# [RECORD EXCERPTS]
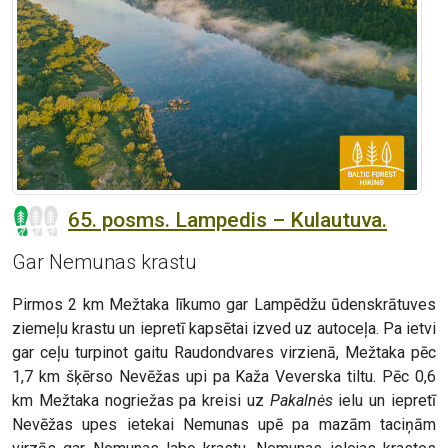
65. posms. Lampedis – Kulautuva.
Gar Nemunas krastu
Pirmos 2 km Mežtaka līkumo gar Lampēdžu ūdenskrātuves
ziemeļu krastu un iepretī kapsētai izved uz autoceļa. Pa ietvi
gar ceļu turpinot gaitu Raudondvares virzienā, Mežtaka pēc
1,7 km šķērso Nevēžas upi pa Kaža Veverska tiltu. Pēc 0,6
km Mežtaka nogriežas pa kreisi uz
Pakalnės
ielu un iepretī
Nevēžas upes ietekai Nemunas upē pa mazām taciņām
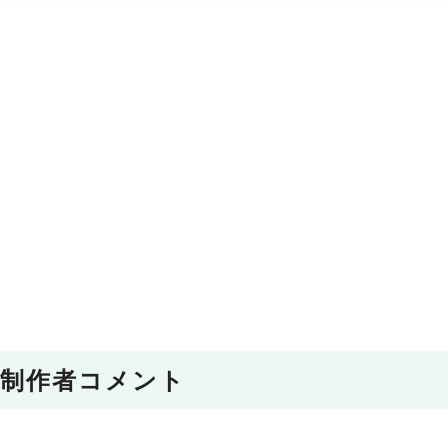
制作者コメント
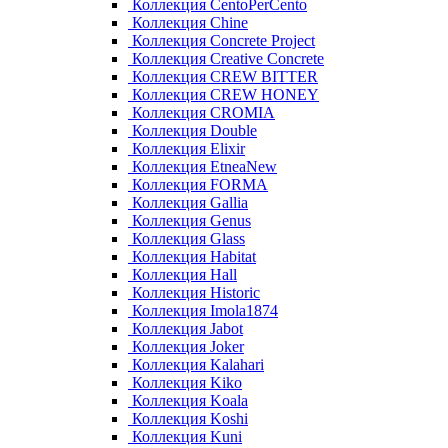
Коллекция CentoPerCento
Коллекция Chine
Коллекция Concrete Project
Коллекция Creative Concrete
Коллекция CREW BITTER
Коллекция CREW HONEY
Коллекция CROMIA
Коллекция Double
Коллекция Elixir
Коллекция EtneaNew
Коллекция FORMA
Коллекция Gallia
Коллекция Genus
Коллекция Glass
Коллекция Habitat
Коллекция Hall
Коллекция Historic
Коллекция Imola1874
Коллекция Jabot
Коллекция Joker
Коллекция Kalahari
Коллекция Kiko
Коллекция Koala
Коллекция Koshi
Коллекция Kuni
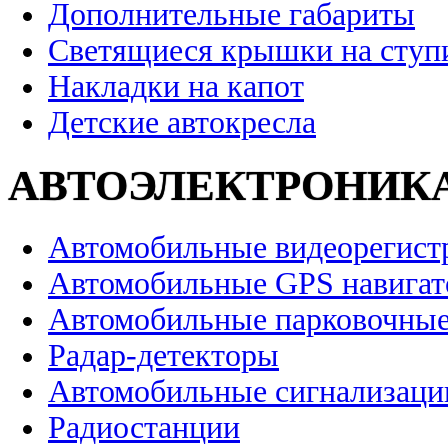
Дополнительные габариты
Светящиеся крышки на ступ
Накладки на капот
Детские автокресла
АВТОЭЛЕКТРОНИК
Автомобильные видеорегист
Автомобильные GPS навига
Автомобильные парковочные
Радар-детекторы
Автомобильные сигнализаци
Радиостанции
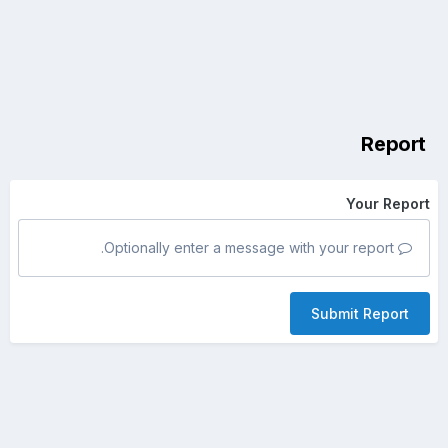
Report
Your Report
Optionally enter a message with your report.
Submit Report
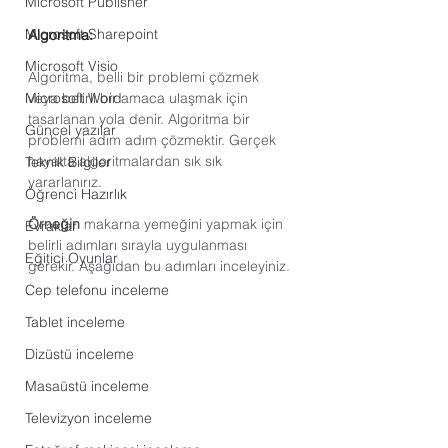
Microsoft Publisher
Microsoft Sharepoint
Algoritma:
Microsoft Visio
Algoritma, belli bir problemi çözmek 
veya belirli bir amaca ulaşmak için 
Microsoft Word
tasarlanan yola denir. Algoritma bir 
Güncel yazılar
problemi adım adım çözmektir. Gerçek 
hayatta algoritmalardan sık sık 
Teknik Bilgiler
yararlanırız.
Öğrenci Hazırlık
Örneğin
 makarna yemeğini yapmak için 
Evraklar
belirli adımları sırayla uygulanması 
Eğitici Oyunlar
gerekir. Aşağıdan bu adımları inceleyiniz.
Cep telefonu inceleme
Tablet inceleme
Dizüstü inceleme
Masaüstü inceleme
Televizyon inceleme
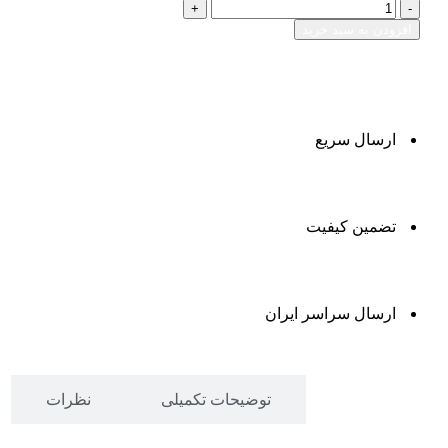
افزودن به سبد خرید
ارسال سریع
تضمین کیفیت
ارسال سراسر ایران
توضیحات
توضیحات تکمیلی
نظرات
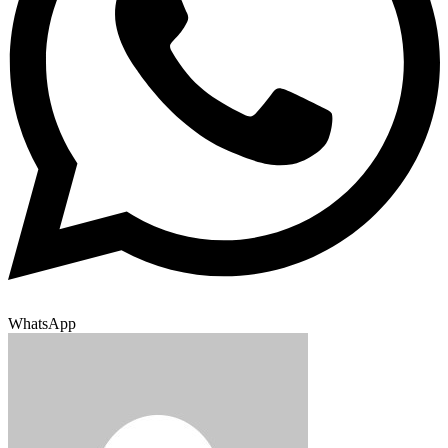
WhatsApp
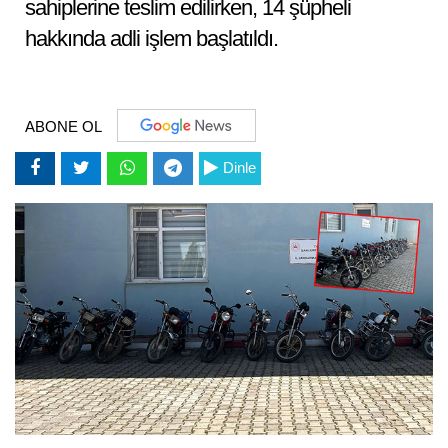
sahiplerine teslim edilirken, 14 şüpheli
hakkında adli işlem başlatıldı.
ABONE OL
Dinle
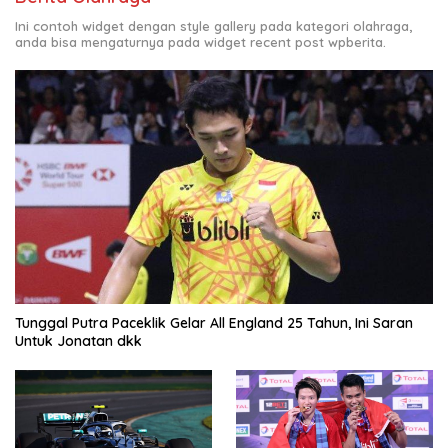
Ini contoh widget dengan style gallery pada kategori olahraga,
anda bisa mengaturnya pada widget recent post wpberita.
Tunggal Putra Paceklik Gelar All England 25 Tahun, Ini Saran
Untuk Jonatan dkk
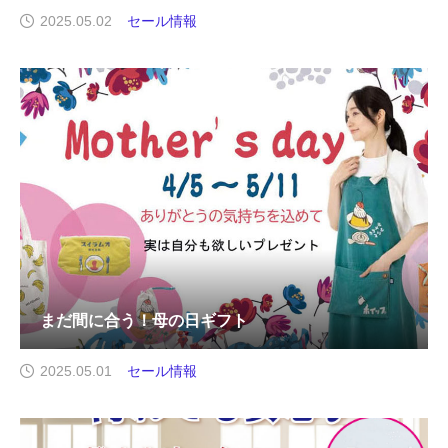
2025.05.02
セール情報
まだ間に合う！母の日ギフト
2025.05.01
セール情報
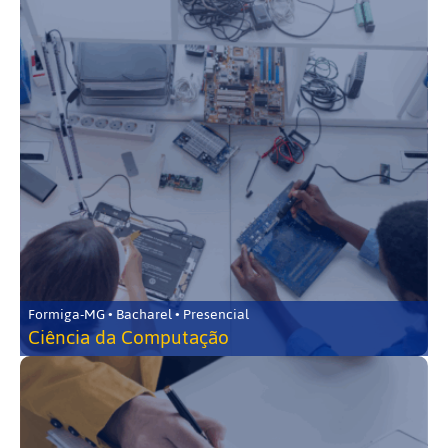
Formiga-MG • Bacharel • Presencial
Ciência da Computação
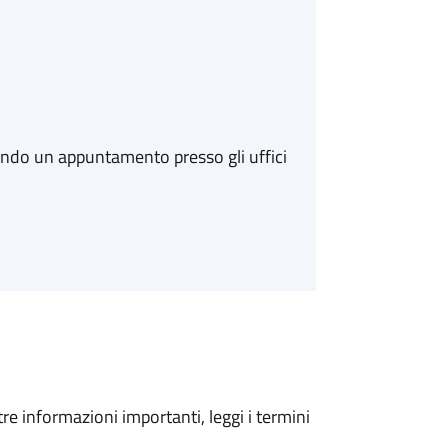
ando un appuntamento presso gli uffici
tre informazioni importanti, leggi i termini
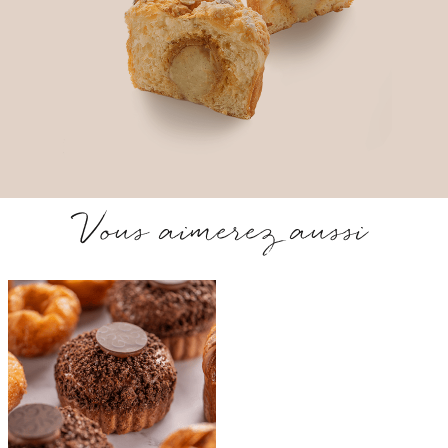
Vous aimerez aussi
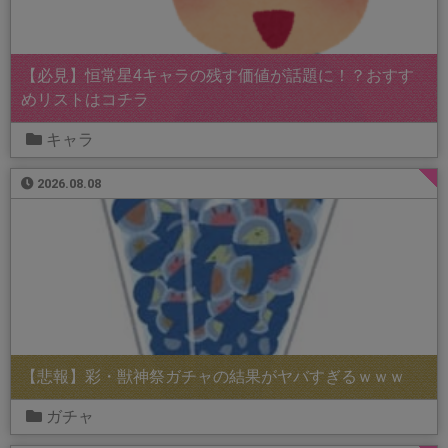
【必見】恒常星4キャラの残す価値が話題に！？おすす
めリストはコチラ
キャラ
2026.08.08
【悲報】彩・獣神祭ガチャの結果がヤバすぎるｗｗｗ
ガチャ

# [ACTIVITY]
Reproduce the material exactly. Pictures stay out.

# [ANSWER]
65. posms. Lampedis – Kulautuva.
Gar Nemunas krastu
Pirmos 2 km Mežtaka līkumo gar Lampēdžu ūdenskrātuves
ziemeļu krastu un iepretī kapsētai izved uz autoceļa. Pa ietvi
gar ceļu turpinot gaitu Raudondvares virzienā, Mežtaka pēc
1,7 km šķērso Nevēžas upi pa Kaža Veverska tiltu. Pēc 0,6
km Mežtaka nogriežas pa kreisi uz
Pakalnės
ielu un iepretī
Nevēžas upes ietekai Nemunas upē pa mazām taciņām
制作者コメント
Коллекция CentoPerCento
Коллекция Chine
Коллекция Concrete Project
Коллекция Creative Concrete
Коллекция CREW BITTER
Коллекция CREW HONEY
Коллекция CROMIA
Коллекция Double
Коллекция Elixir
Коллекция EtneaNew
Коллекция FORMA
Коллекция Gallia
Коллекция Genus
Коллекция Glass
Коллекция Habitat
Коллекция Hall
Коллекция Historic
Коллекция Imola1874
Коллекция Jabot
Коллекция Joker
Коллекция Kalahari
Коллекция Kiko
Коллекция Koala
Коллекция Koshi
Коллекция Kuni
Дополнительные габариты
Светящиеся крышки на ступ
Накладки на капот
Детские автокресла
АВТОЭЛЕКТРОНИК
Автомобильные видеорегист
Автомобильные GPS навига
Автомобильные парковочные
Радар-детекторы
Автомобильные сигнализаци
Радиостанции
Report
Your Report
Optionally enter a message with your report.
Submit Report
Microsoft Publisher
Microsoft Sharepoint
Algoritma:
Microsoft Visio
Algoritma, belli bir problemi çözmek 
veya belirli bir amaca ulaşmak için 
Microsoft Word
tasarlanan yola denir. Algoritma bir 
Güncel yazılar
problemi adım adım çözmektir. Gerçek 
hayatta algoritmalardan sık sık 
Teknik Bilgiler
yararlanırız.
Öğrenci Hazırlık
Örneğin
 makarna yemeğini yapmak için 
Evraklar
belirli adımları sırayla uygulanması 
Eğitici Oyunlar
gerekir. Aşağıdan bu adımları inceleyiniz.
Cep telefonu inceleme
Tablet inceleme
Dizüstü inceleme
Masaüstü inceleme
Televizyon inceleme
افزودن به سبد خرید
ارسال سریع
تضمین کیفیت
ارسال سراسر ایران
توضیحات
توضیحات تکمیلی
نظرات
WhatsApp
sahiplerine teslim edilirken, 14 şüpheli
hakkında adli işlem başlatıldı.
ABONE OL
Dinle
Ini contoh widget dengan style gallery pada kategori olahraga,
anda bisa mengaturnya pada widget recent post wpberita.
Tunggal Putra Paceklik Gelar All England 25 Tahun, Ini Saran
Untuk Jonatan dkk
2025.05.02
セール情報
まだ間に合う！母の日ギフト
2025.05.01
セール情報
Formiga-MG • Bacharel • Presencial
Ciência da Computação
ando un appuntamento presso gli uffici
tre informazioni importanti, leggi i termini
Vous aimerez aussi
【必見】恒常星4キャラの残す価値が話題に！？おすす
めリストはコチラ
キャラ
2026.08.08
【悲報】彩・獣神祭ガチャの結果がヤバすぎるｗｗｗ
ガチャ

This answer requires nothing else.